Saying (or writing) the right words in the right sequence to convey a clear message that can be easily understood by the listener (or reader) can be a tricky business.
For a machine, which processes information in an entirely different way than the human brain does, it can be trickier still.
Solving this issue has been the key focus of the burgeoning field of Natural Language Generation (NLG) for years beyond counting.
Natural language generation, a field which has made great strides of late, has begun to manifest in many areas of our lives. From our chats with Siri, Alexa, Google Assistant, and Cortana, to our interactions with the complaint departments and tech support of our favourite brands, NLG has begun to play an increasingly important role in our lives, and this trend shows no signs of slowing down any time soon.
So what exactly is natural language generation?
What is: natural language generation?
Human language is complex.
There are approximately 6,500 distinct languages spoken worldwide by earth’s 7.125 billion inhabitants. Of these, about 2,000 languages are spoken by fewer than 1,000 people. Compare those languages to Mandarin Chinese, with its 1.2 billion native speakers, and you begin to get a picture of the variance in the global language data available.
For our purposes, we are going to zero in on the English language and NLG efforts focused on English. Although English has comparatively small number of native speakers worldwide (estimated to be about 400 million), it is spoken as a secondary language by as many as 1.6 billion people worldwide. English also happens to be the native language of our humble Phrasee home here in Putney, southwest London, so there’s that.
According to The Oxford Dictionary, its 20-volume Second Edition contains:
“Full entries for 171,476 words in current use, and 47,156 obsolete words. To this may be added around 9,500 derivative words included as subentries. Over half of these words are nouns, about a quarter adjectives, and about a seventh verbs; the rest is made up of exclamations, conjunctions, prepositions, suffixes, etc. And these figures don’t take account of entries with senses for different word classes (such as noun and adjective).

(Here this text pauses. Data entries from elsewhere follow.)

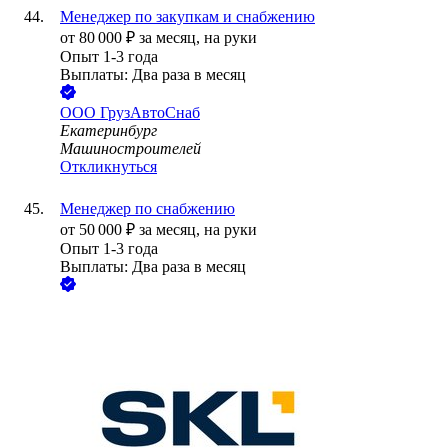
Менеджер по закупкам и снабжению
от
80 000
₽
за месяц,
на руки
Опыт 1-3 года
Выплаты: Два раза в месяц
ООО
ГрузАвтоСнаб
Екатеринбург
Машиностроителей
Откликнуться
Менеджер по снабжению
от
50 000
₽
за месяц,
на руки
Опыт 1-3 года
Выплаты: Два раза в месяц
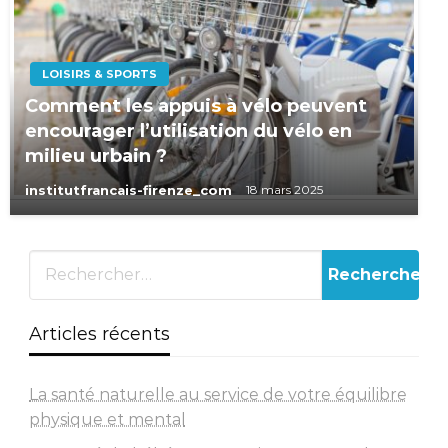
LOISIRS & SPORTS
Comment les appuis à vélo peuvent
encourager l’utilisation du vélo en
milieu urbain ?
institutfrancais-firenze_com
18 mars 2025
Articles récents
La santé naturelle au service de votre équilibre
physique et mental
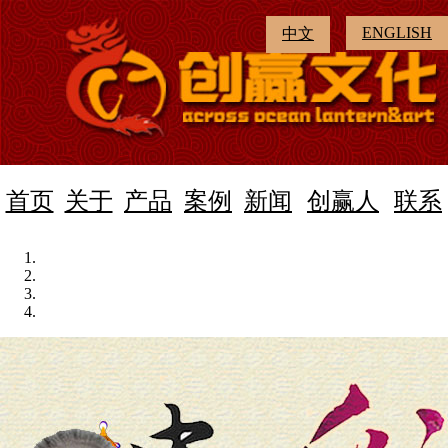
ENGLISH
中文
首页
关于
产品
案例
新闻
创赢人
联系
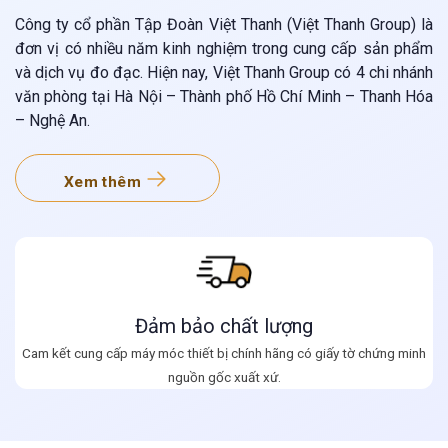
Công ty cổ phần Tập Đoàn Việt Thanh (Việt Thanh Group) là
đơn vị có nhiều năm kinh nghiệm trong cung cấp sản phẩm
và dịch vụ đo đạc. Hiện nay, Việt Thanh Group có 4 chi nhánh
văn phòng tại Hà Nội – Thành phố Hồ Chí Minh – Thanh Hóa
– Nghệ An.
Xem thêm
Đảm bảo chất lượng
Cam kết cung cấp máy móc thiết bị chính hãng có giấy tờ chứng minh
nguồn gốc xuất xứ.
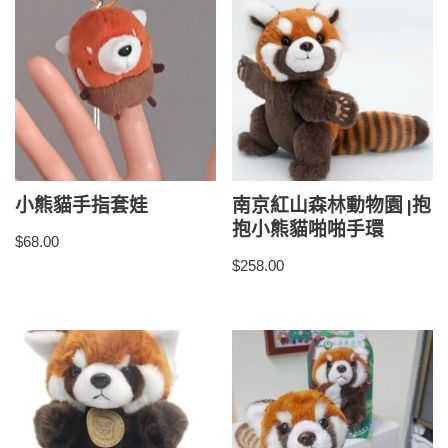
小熊貓手指套娃
南京紅山森林動物園 |抱
抱小熊貓啪啪手環
$
68.00
$
258.00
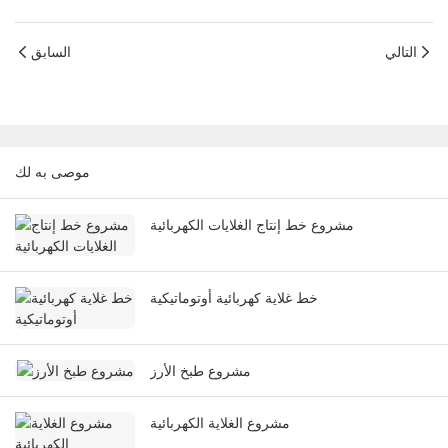
التالي
السابق
موصى به لك
مشروع خط إنتاج الغلايات الكهربائية
خط غلاية كهربائية أوتوماتيكية
مشروع طبخ الأرز
مشروع الغلاية الكهربائية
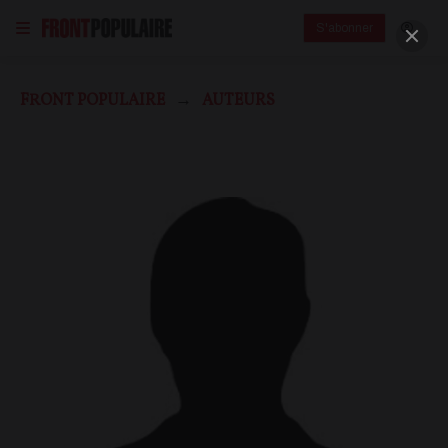
S'abonner
FRONT POPULAIRE
AUTEURS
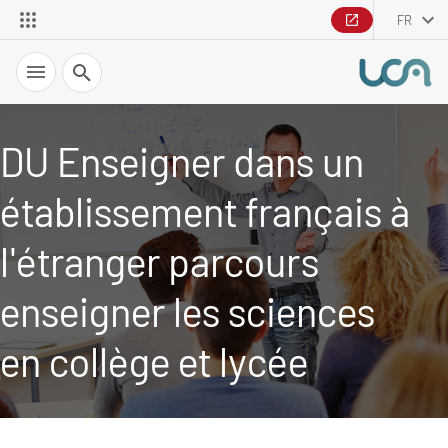
FR
Recherche
DU Enseigner dans un
établissement français à
l'étranger parcours
enseigner les sciences
en collège et lycée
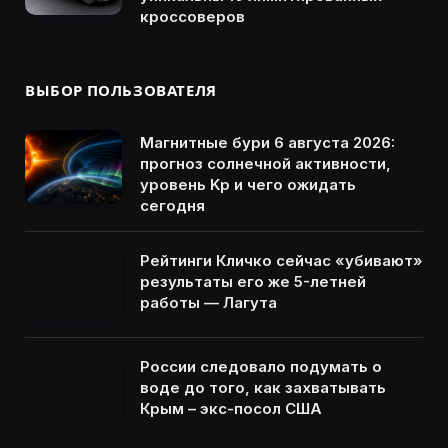
кроссоверов
ВЫБОР ПОЛЬЗОВАТЕЛЯ
Магнитные бури 6 августа 2026:
прогноз солнечной активности,
уровень Kp и чего ожидать
сегодня
Рейтинги Кличко сейчас «убивают»
результаты его же 5-летней
работы — Лагута
России следовало подумать о
воде до того, как захватывать
Крым – экс-посол США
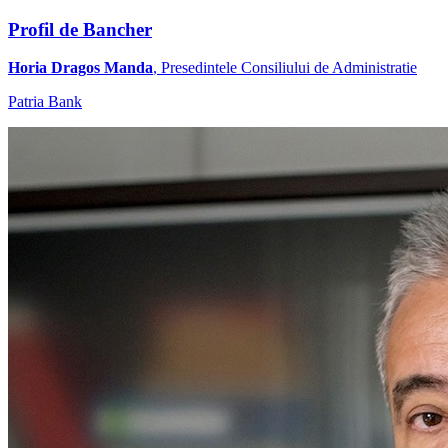
Profil de Bancher
Horia Dragos Manda
, Presedintele Consiliului de Administratie
Patria Bank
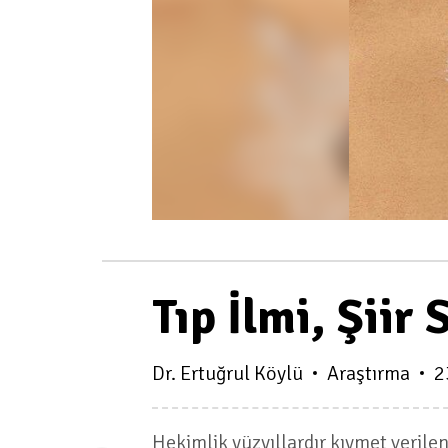
Tıp İlmi, Şiir 
Dr. Ertuğrul Köylü
Araştırma
2
Hekimlik yüzyıllardır kıymet verile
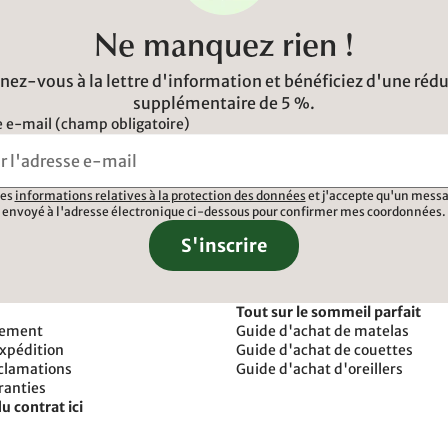
Ne manquez rien !
ez-vous à la lettre d'information et bénéficiez d'une réd
supplémentaire de 5 %.
 e-mail (champ obligatoire)
 les
informations relatives à la protection des données
et j'accepte qu'un messa
envoyé à l'adresse électronique ci-dessous pour confirmer mes coordonnées.
S'inscrire
Tout sur le sommeil parfait
iement
Guide d'achat de matelas
expédition
Guide d'achat de couettes
éclamations
Guide d'achat d'oreillers
ranties
u contrat ici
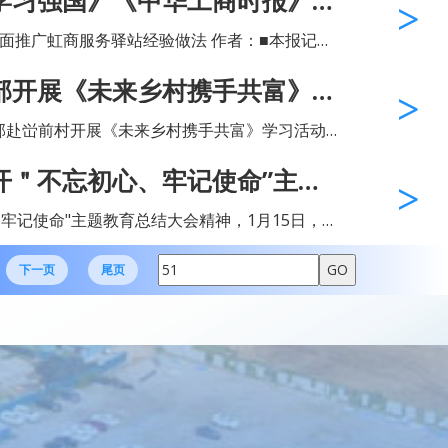
学习强国》《中华工商时报》分
爱林、秘书长林丹、办...
展大作为》——记虹桥商会·虹商
部开展《未来乡村携手共富》学
支部赴峃前村开展《未来乡村携手共富》学习活动。
执行会长、党总支委员傅建勇，副会长、中心党
开＂不忘初心、牢记使命”主题
心党支部委员...
牢记使命"主题教育总结大会精神，1月15日，虹
室开展"不忘初心、牢记使命"主题教育总结大会，
，党建工作指导...
下一页
尾页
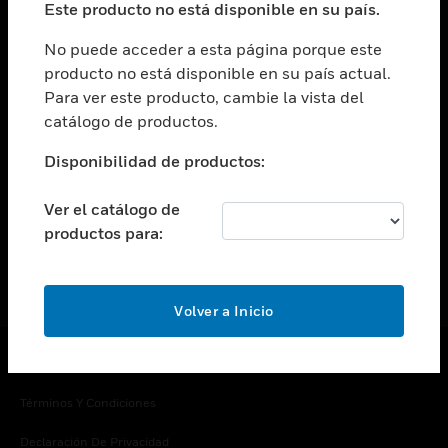
Este producto no está disponible en su país.
Cambiar vista
EMPRESA
No puede acceder a esta página porque este
producto no está disponible en su país actual.
Cambiar vista
Para ver este producto, cambie la vista del
CONTACTO
catálogo de productos.
Cambiar vista
LEGAL
Disponibilidad de productos:
Cambiar vista
SÍGANOS
Ver el catálogo de
productos para:
Volver a Inicio
Copyright © 2026 Honeywell International Inc.
Términos Y Condiciones
Declaración De Privacidad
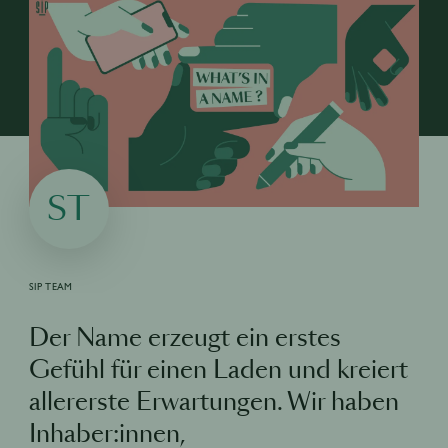
ST
SIP TEAM
Der Name erzeugt ein erstes
Gefühl für einen Laden und kreiert
allererste Erwartungen. Wir haben
Inhaber:innen,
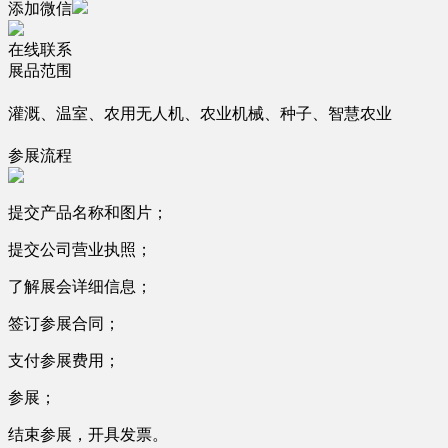
添加微信
在线联系
展品范围
灌溉、温室、农用无人机、农业机械、种子、智慧农业
参展流程
提交产品名称和图片；
提交公司营业执照；
了解展会详细信息；
签订参展合同；
支付参展费用；
参展；
结束参展，开具发票。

This suggests that there are, at the very least, a quarter of a million distinct English words, excluding inflections, and words from technical and regional vocabulary not covered by the OED, or words not yet added to the published dictionary, of which perhaps 20 per cent are no longer in current use. If distinct senses were counted, the total would probably approach three quarters of a million.”
That’s a lot of words.
Natural language generation is complex
With so many variables to choose from, there are literally billions of ways that any series of words can be strung together to convey a message. Add the English language’s grammar rules (which are also complex), and you’ve got yourself a very interesting mathematical problem.
Natural language generation is the process of developing a learning machine capable of sorting through all these variables and putting them together into natural, human-sounding sentences, statements, or paragraphs without intervention from the handler.
To accomplish this massive feat, developers have leaned heavily on the computing principle of the algorithm. Algorithms are purpose-built computer programs capable of sorting through large sets of data and reordering that data according to a predetermined set of objectives. In the case of natural language generation, such algorithms focus on they way human language is structured and sort through all the available words in an attempt to artificially replicate human language patterns.
Tone of voice is complex
As Microsoft learned the hard way through its disastrous “Tay” chatbot experiment on Twitter, there is more to interacting with humans than simply producing structurally sound and grammatically correct sentences.
Tay, which took its learning cues from ongoing interactions with people’s Twitter accounts, began making outlandish and offensive statements publicly within hours of being set loose in the Twitterverse. The well-publicised event served as a reminder to brands that when it comes to natural language generation and marketing, things are complicated.
When speaking on behalf of a brand, particularly in the politically and socially charged times in which we are living, one must always watch what one says. This is just as true of NLG programs as it is for their human copywriting counterparts.
In a world where AI, machine learning, and natural language generation are being asked to share more and more of the brand marketing burden, brand voice/tone of voice will become a more important issue with each passing day.
Phrasee is complex
Here at Phrasee, we have been working in the field of natural language generation for the purposes of digital marketing for years. We have encountered first hand the problems associated with sentence structure, tone of voice, and brand voice that are a natural side effect of the endeavour to couple a developing technology like natural language generation with marketing language.
Natural language generation is indeed a complex problem, which requires equally complex solutions.
But, as we have learned through an exhaustive process of trial and error (and a whole lot of research and experimentation), delivering real, high performing results is entirely possible.